What do you do? Seek another source (but what if you really do need to master everything about this topic)? Click them one by one?
Personally, my strategy would be to look for the “big idea” and go into the subtopics only when necessary, in order of relevance (i.e. the hyperlink to “Cardiologists” can wait).
This poses some big questions:
- For an unfamiliar topic, how do we know which topics are more relevant?
- When should I pause and read, and when should I click? How can I do this knowing I only have so much time?
I broke down my task into two challenges that can be worked on in modular fashion:
A parent-or-child function (topic1, topic2)A decision function between parent or child
A relation_discovery function (topic)A way to generate new relations relative to the topic (only children if it’s the origin topic) that can recursively (with backtracking) call itself to build new subtrees for subtopics
For the final project…
I wrote the function as the number of ratio of to and from references between topic1 and topic2, standardized to the length of the page. It makes sense that the child topic would refer to the parent more times than vice-versa.
Relations discovery was just the links of topic1’s Wikipedia page.
Because I knew the C++ implementation for a console application would take up most of my time, I didn’t put much effort to improve on those two functions, considering they worked relatively well.
After the class ended…
I was inspired to improve on the parent-or-child function from the ontological construction work here. Using Stanford’s OpenIE Triplet Extraction library, I can extract (subject, predicate, object) triplets from sentences in which either or both topics appear.

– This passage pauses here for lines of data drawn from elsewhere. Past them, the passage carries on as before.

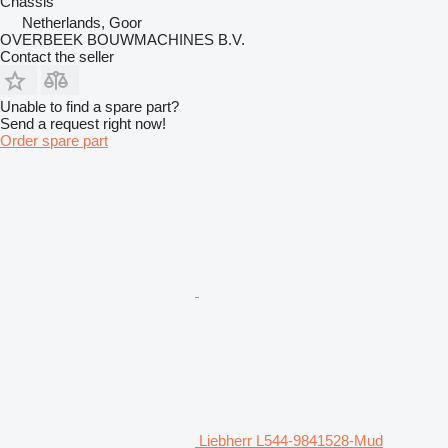
Chassis
Netherlands, Goor
OVERBEEK BOUWMACHINES B.V.
Contact the seller
Unable to find a spare part?
Send a request right now!
Order spare part
Liebherr L544-9841528-Mud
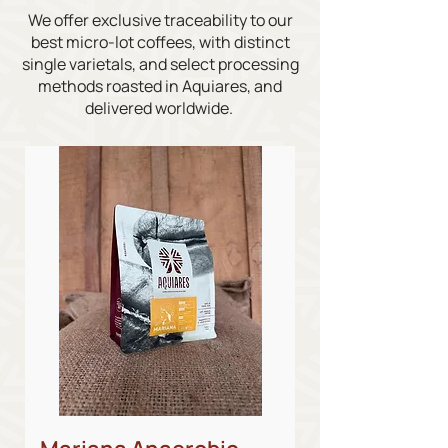
We offer exclusive traceability to our
best micro-lot coffees, with distinct
single varietals, and select processing
methods roasted in Aquiares, and
delivered worldwide.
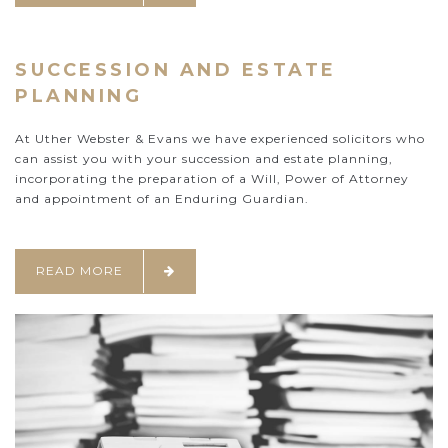
SUCCESSION AND ESTATE
PLANNING
At Uther Webster & Evans we have experienced solicitors who
can assist you with your succession and estate planning,
incorporating the preparation of a Will, Power of Attorney
and appointment of an Enduring Guardian.
READ MORE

Then using Google News’ word2vec, I compared the predicate’s semantic meaning to words like “includes” and “contains” that epitomize parent-to-child subject-object relation. For robustness, I can take an average over multiple such relation representative.
However, to my linguistic surprise, I could hardly think of singleton words (can you?) that represents a child-to-parent relation. Instead, I needed to calculate appropriate vectors (an active research area!) for phrases like “a part of”, “is an example of”. To do this, I decided to train a TF-IDF model in gensim.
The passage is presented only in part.